In case if they have to prepare a report, business plan or another document just give them a template with some sentences in it. When they are back with questions tell them that they shouldn’t care about the whole task and should populate it section by section. That will give them feeling that you control the flow and share responsibility. Surprisingly, they’ll do it quick and easy.

Disclaimer: Be sure that people are ready for the work. If they are not — partial completion doesn’t work. Another possible issue is that pre-filled information is accepted as 100% true while it might be not.

Inspired by: http://www.danlockton.com/dwi/Partial_completion

Fake Affordances

Let’s talk today about Fake Affordances pattern described as:

Is there anything to be gained from making something look like it works one way, while actually doing something else (or nothing at all)?

Example:

Many elevator/lift ‘door close’ buttons are reputedly ‘placebo buttons’, giving an illusion of control but not speeding up the process.

This is the best ever defined management-under-stress technique.
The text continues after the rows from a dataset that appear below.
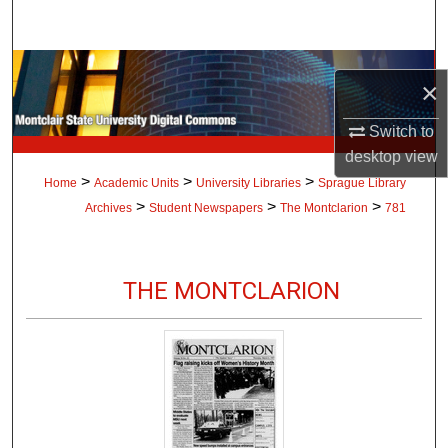
Search
Browse Collections
×
My Account
Switch to
desktop
view
About
>
>
>
Home
Academic Units
University Libraries
Sprague Library
>
>
>
Archives
Student Newspapers
The Montclarion
781
Digital Commons Network™
THE MONTCLARION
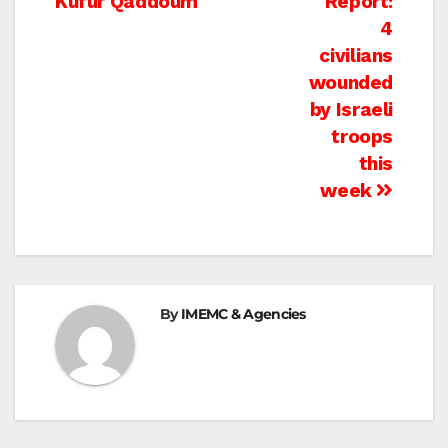
Kufur Qaddoum
Report:
4
civilians
wounded
by Israeli
troops
this
week
By
IMEMC & Agencies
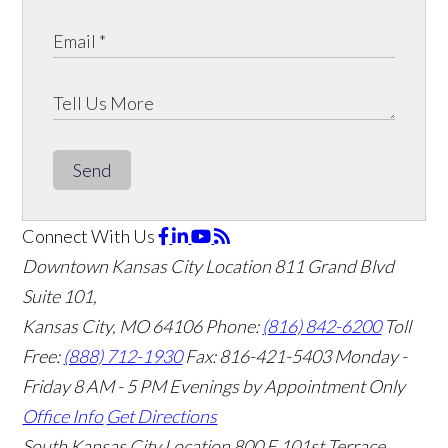
Send
Connect With Us
Downtown Kansas City Location
811 Grand Blvd
Suite 101,
Kansas City, MO 64106
Phone:
(816) 842-6200
Toll
Free:
(888) 712-1930
Fax:
816-421-5403
Monday -
Friday 8 AM - 5 PM Evenings by Appointment Only
Office Info
Get Directions
South Kansas City Location
800 E 101st Terrace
When the project has a high visibility, tough delivery schedule or high risks there is an extreme attention from stakeholders. Thus, you have to manage not only the internal delivery itself but external control over it. The same problem exists when delay or non-crucial fail happens. All stakeholders are trying say what to do and how to fix.

Frankly speaking, in most cases you know the reasons and actions required yourself. Each suggestion slows you down. Each external influence affects the team. Thus, feel free to accept any suggestions and promise corrective actions just to give feeling of control to your stakeholders. This will save you time and keep your team focused.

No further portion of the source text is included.